Indonesia, katanya, dengan penduduk sekitar 269 juta jiwa berperan penting dalam mempercepat penerapan circular economy terutama di Asia. “Langkah Coca Cola Indonesia melalui Plastic Reborn  ingin mengubah cara pandang terhadap plastik kemasan bekas pakai jadi bahan baku yang memiliki potensi ekonomi terus menerus,” kata Triyono.

Daur ulang plastik di Indonesia sebenarnya sudah mulai sejak 1970-an. Daur ulang plastik didominasi sektor informal yang berkembang secara mandiri.

“Dorongan utama karena manfaat ekonomi,” kata Wilson Pandhika Sekjen Indonesian Plastics Recyclers (IPR).

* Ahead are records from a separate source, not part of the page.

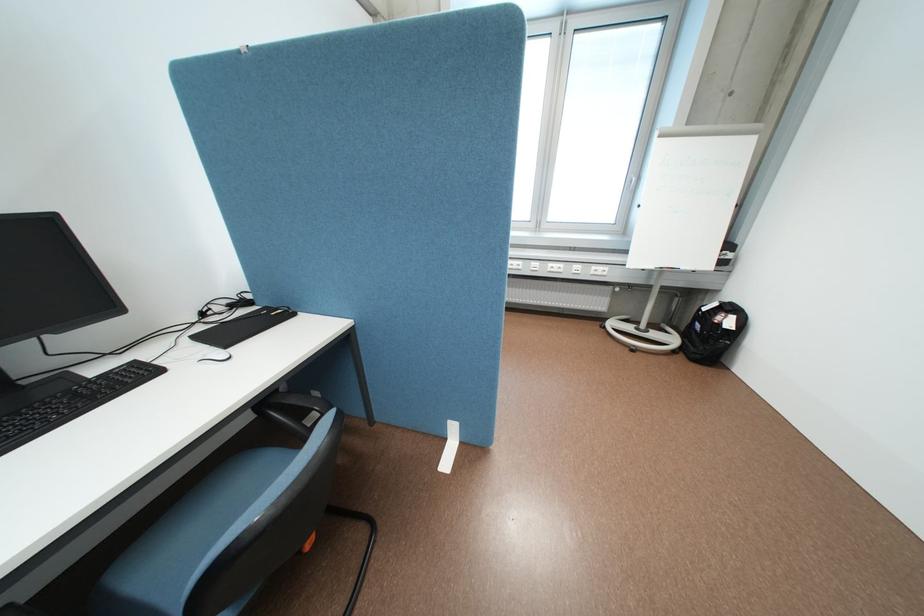 Where is `black backpack`? black backpack is located at coordinates (712, 331). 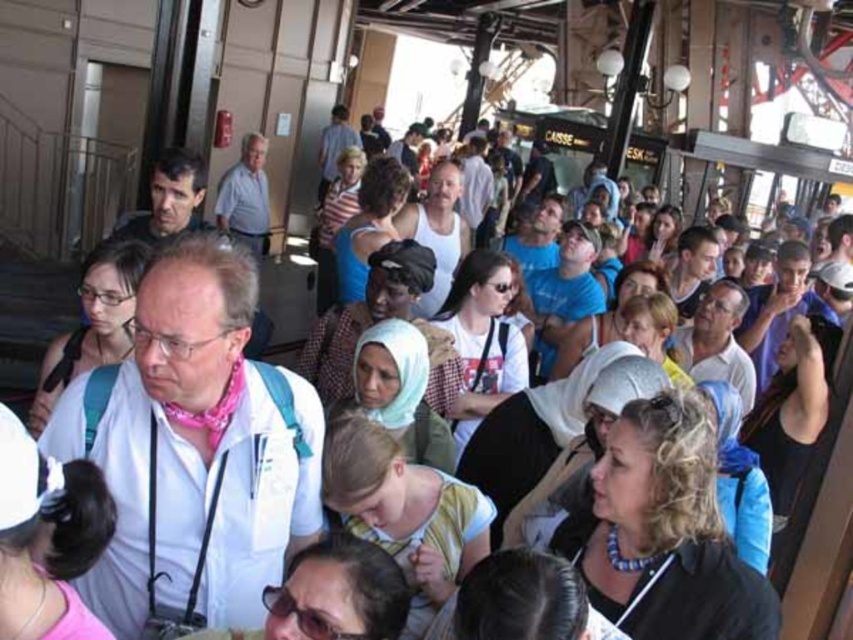 Which is more to the left, white cotton shirt at center or black leather jacket at lower right?

Positioned to the left is white cotton shirt at center.

Which of these two, white cotton shirt at center or black leather jacket at lower right, stands shorter?

Standing shorter between the two is black leather jacket at lower right.

Locate an element on the screen. The image size is (853, 640). white cotton shirt at center is located at coordinates (194, 449). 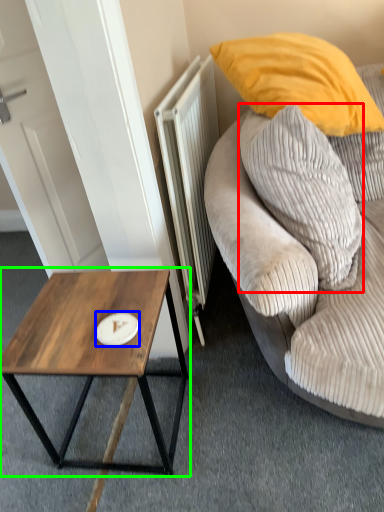 Question: Based on their relative distances, which object is farther from pillow (highlighted by a red box)? Choose from plate (highlighted by a blue box) and coffee table (highlighted by a green box).

Choices:
 (A) plate
 (B) coffee table

Answer: (A)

Dia bilang, daur ulang plastik punya imej buruk karena kualitas rendah, kotor, bau dan dinilai murah. Karena itu, katanya, penting ada edukasi masyarakat mengubah pandangan terhadap pendaur ulang plastik di Indonesia dan peran circular economy.

Sepakat dengan WSI, kata Wilson, daur ulang, selain efektif mengurangi timbunan sampah, juga memulihkan material serta menghemat energi karena hanya membutuhkan sekitar 15-25% dari pada energi yang perlu untuk produksi produk berbahan plastik murni.

“Permasalahan lingkungan mendorong kita merancang kembali model ekonomi kita,” katanya.

Secara global, juga ada komitmen penggunaan kemasan plastik dengan desain layak daur ulang lebih baik, yakni dengan bahan (selain plastik) yang mudah hancur.

“Tidak hanya technically recyclable juga dapat dibuktikan kemasan itu terdaur ulang.”

Target kandungan daur ulang antara 15%-100%, dengan rata-rata 25%. “Saat ini, nilai daur ulang hanya 2%.” Target ini, katanya, akan menstimulasi permintaan atas bahan plastik daur ulang.

Saat ini, kata Wilson, industri daur ulang plastik mengalami kekurangan bahan baku karena banyak produk tahan lama, sampah plastik tak dapat didaur ulang. Juga perlu perbaikan pengelolaan sampah untuk mengumpulkan dan memilah sampah yang bisa di daur ulang.

Data IPR, total konsumsi plastik mencapai 5.66 metrik ton, didaur ulang hanya 1.80 metrik ton. Mengutip data Ikatan Pemulung Indonesia (IPI), peluang kerja informal sektor ini cukup besar.

Pemulung di Jakarta, sekitar 25.000 orang, 7.000 di Bantar Gebang. Jumlah tenaga kerja terserap di sektor daur ulang plastik, formal bisa 100.000, dan informal 3,3 juta jiwa.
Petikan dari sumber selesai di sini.